Ge Hong gilt als Begründer des taoistischen Kräutertees, doch viele seiner Rezepte sind verloren gegangen. Das Rezept für Qinghe-Kräutertee wurde jedoch überliefert, und Ren Yao gab es sogar an Ge Dongxu weiter. Als Ge Dongxu überlegte, ein Kräuterteegeschäft zu eröffnen, ging er die verschiedenen Rezepte, die Ge Hong ihm hinterlassen hatte, noch einmal durch und entschied sich schließlich für Qinghe-Kräutertee.

„Es tut mir leid, Sie an etwas Trauriges erinnert zu haben, aber bitte verzeihen Sie mir diese Frage: Haben Sie Ihren Meister jemals über Ihren Großmeister sprechen hören?“ Als Old Feng dies hörte, blitzte ein Hauch von Enttäuschung und Entschuldigung in seinen Augen auf, doch er stellte die Frage trotzdem weiter.

Nach Ansicht des alten Feng war sein Wohltäter mindestens dreißig Jahre älter als er, und wäre er noch am Leben, wäre er über hundert Jahre alt. Ge Dongxu war so jung, dass er unmöglich sein Nachfolger sein konnte; vielleicht war er sein Enkel. Normalerweise wäre es angebracht gewesen, seinen Meister in solchen Angelegenheiten zu befragen, doch unerwarteterweise war Ge Dongxu so jung, während sein Meister bereits verstorben war.

»Darf ich Großvater Feng fragen, warum ihm der Qinghe-Kräutertee so wichtig ist?«, fragte Ge Dongxu, anstatt zu antworten.

Diese Frage hatte ihn seit seiner Ankunft beschäftigt.

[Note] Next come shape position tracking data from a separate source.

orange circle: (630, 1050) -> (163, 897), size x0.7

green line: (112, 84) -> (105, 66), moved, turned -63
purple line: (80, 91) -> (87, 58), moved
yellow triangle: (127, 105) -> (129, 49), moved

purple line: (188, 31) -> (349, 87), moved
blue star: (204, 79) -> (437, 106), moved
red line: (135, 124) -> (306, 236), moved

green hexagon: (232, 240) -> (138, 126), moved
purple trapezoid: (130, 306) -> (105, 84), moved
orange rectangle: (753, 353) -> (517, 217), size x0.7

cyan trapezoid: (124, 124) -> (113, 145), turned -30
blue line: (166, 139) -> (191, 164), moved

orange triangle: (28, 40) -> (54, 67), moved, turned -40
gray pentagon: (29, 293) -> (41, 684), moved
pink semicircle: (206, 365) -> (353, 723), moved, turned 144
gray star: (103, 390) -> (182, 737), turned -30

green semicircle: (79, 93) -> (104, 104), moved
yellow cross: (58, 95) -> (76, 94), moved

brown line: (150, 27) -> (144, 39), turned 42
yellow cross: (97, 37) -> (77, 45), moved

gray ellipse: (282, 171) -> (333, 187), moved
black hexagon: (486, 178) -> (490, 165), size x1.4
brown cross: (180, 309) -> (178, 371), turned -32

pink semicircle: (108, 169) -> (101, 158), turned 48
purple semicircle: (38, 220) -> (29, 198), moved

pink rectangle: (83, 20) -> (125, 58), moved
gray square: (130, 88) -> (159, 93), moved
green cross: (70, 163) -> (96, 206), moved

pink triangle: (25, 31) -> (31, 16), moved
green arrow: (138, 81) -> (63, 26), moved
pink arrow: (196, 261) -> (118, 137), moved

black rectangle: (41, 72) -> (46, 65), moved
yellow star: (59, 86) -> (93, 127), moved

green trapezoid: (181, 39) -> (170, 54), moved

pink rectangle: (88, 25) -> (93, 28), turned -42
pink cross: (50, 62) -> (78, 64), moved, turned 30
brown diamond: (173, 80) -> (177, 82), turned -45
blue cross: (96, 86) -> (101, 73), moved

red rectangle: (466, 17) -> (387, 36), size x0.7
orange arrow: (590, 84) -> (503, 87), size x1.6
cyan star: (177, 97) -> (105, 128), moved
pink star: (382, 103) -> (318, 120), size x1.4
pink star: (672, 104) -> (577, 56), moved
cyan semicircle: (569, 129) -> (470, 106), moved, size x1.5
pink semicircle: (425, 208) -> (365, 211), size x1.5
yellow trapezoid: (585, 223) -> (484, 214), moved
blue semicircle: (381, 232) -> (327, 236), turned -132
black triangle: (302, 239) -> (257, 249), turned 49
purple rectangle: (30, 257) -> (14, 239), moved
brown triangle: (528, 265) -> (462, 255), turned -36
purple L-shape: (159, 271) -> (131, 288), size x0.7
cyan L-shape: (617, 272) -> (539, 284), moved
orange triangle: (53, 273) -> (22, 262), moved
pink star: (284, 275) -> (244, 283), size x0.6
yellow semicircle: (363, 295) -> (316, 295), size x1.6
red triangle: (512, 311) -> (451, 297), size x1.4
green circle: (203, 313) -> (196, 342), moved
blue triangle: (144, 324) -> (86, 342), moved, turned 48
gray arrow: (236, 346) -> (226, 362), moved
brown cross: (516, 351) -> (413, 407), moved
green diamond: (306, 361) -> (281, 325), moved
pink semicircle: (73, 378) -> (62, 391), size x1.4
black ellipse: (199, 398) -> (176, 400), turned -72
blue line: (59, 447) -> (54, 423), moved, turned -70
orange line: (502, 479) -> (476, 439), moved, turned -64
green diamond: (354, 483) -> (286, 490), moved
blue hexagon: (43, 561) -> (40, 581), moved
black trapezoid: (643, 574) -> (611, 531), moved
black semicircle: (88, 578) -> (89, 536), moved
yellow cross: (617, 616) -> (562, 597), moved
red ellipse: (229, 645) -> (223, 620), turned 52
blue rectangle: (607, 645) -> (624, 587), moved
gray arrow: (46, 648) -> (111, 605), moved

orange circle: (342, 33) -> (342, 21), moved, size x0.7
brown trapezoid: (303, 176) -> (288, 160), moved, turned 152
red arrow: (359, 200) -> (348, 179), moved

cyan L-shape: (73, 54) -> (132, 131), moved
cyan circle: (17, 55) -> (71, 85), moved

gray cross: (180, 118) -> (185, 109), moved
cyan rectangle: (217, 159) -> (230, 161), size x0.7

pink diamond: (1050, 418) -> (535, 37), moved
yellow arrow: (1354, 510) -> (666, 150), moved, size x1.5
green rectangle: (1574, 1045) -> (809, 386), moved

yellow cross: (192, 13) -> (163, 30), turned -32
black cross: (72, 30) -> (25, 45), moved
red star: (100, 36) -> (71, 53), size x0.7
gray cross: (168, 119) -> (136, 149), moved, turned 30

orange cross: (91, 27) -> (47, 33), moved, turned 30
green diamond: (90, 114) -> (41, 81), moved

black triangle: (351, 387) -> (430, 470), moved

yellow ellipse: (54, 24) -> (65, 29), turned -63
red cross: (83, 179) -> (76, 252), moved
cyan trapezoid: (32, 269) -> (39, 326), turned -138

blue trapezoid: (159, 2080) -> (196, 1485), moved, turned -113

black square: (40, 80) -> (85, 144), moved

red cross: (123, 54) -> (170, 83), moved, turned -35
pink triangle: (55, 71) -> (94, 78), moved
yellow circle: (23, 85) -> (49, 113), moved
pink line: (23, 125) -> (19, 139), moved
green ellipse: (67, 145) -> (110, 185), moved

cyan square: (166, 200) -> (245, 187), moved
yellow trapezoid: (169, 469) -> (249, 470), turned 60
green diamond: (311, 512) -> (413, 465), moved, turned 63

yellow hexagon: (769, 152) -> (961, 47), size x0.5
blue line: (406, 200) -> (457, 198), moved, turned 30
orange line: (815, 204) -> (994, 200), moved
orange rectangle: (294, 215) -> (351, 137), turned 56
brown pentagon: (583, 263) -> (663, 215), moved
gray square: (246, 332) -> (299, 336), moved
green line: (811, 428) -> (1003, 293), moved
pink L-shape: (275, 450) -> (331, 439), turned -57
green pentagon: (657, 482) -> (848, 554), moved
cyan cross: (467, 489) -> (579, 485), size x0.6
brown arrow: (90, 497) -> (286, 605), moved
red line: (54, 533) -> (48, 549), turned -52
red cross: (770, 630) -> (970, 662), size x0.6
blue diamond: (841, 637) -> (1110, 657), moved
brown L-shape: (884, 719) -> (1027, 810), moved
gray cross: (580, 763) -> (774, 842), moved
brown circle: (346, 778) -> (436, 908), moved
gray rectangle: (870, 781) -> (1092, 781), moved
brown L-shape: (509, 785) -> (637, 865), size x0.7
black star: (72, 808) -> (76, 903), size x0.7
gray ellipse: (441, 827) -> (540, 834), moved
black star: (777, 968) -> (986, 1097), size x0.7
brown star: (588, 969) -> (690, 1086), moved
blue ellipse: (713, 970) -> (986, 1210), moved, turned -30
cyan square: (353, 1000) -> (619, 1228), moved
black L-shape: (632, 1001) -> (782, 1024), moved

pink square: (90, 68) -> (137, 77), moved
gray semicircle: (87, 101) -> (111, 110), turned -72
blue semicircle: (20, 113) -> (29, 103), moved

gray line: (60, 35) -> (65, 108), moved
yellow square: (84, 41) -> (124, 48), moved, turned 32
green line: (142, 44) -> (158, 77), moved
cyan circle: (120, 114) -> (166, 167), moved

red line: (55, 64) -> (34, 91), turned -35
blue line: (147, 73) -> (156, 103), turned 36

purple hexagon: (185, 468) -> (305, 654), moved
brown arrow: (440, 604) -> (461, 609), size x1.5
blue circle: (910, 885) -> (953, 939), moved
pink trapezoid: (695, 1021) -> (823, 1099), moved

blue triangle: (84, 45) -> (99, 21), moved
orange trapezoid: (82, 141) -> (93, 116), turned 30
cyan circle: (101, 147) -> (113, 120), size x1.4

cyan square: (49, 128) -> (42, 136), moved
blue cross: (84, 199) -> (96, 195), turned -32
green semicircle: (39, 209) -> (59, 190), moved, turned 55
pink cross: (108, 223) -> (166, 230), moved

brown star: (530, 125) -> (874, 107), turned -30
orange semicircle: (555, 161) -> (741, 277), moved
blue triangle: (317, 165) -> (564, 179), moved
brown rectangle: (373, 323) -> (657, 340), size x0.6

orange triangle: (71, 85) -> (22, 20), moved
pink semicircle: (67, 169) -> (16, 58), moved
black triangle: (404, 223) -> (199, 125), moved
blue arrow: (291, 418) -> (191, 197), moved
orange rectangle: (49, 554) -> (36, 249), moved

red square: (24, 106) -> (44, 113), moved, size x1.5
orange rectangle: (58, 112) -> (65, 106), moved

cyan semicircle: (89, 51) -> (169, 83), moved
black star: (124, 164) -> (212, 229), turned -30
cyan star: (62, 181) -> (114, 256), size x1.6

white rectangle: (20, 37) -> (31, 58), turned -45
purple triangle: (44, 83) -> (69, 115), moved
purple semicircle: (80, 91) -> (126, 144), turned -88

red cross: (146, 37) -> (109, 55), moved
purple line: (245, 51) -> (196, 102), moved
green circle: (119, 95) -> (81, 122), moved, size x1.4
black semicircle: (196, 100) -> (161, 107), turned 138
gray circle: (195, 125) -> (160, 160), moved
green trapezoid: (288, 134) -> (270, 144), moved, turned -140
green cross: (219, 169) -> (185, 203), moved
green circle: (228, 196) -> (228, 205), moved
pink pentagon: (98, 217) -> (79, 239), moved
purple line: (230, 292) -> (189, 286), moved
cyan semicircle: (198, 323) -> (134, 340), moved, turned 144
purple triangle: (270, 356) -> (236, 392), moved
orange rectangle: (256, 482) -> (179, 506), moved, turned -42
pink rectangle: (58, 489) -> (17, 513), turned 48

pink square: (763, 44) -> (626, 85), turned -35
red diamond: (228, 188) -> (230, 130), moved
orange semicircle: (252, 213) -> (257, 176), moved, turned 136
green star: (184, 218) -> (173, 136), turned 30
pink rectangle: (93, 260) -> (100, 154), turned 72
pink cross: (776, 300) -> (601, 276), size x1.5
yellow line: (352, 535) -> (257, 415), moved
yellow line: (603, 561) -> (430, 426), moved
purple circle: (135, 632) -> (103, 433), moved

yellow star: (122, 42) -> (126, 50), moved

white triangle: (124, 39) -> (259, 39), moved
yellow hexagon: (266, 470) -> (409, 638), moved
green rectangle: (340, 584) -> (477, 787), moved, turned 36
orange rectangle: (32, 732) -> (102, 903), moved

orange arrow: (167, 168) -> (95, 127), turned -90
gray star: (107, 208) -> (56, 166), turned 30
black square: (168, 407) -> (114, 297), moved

„Weil ich diesen Tee schon als Kind getrunken habe.“ Der alte Mann wurde wehmütig. „Ich war damals zwölf und wurde schwer krank. Ich hatte tagelang nichts gegessen und wäre fast gestorben. Da kam ein taoistischer Priester mittleren Alters und rettete mich. Er pflegte mich gut, und ich trank den Kräutertee, den er zubereitet hatte. Er schmeckte wie Qinghe-Kräutertee. Ach ja, und er lehrte mich auch Meditation und Atemübungen. Ohne diese Methoden wäre ich heute vielleicht nicht mehr hier. Ich wollte ihn immer finden, aber er hat damals seinen Namen nicht hinterlassen. Im Kriegschaos war es unmöglich, ihn zu finden. Später, mit der Zeit, wurde es noch schwieriger. Das hat mich immer sehr belastet. Ach ja, ich erinnere mich vage, dass er ein kleines Schwert aus Pfirsichholz und einen Bagua-Ofen-Anhänger an der Hüfte trug.“

Nachdem Herr Feng ausgeredet hatte, wusste Ge Dongxu bereits, wen er meinte. Seine Augen röteten sich, und er zog seine Brieftasche und ein vergilbtes Foto hervor.

Das Foto zeigt einen alten taoistischen Priester mit weißem Haar, der ein Kind in geflickter Kleidung führt.

Dies ist das einzige Foto, das Ge Dongxu mit seinem Meister gemacht hat, und Ge Dongxu trägt es immer bei sich.

"Ist er es?", fragte Ge Dongxu mit zitternder Stimme.

„Er ist es! Er ist es! Woher hast du sein Foto?“ Obwohl viele Jahre vergangen waren und der alte Feng damals Ren Yao in seinen besten Jahren traf, erkannte er den weißhaarigen alten taoistischen Priester immer noch als seinen Wohltäter, denjenigen, der ihm Meditations- und Atemtechniken beigebracht hatte.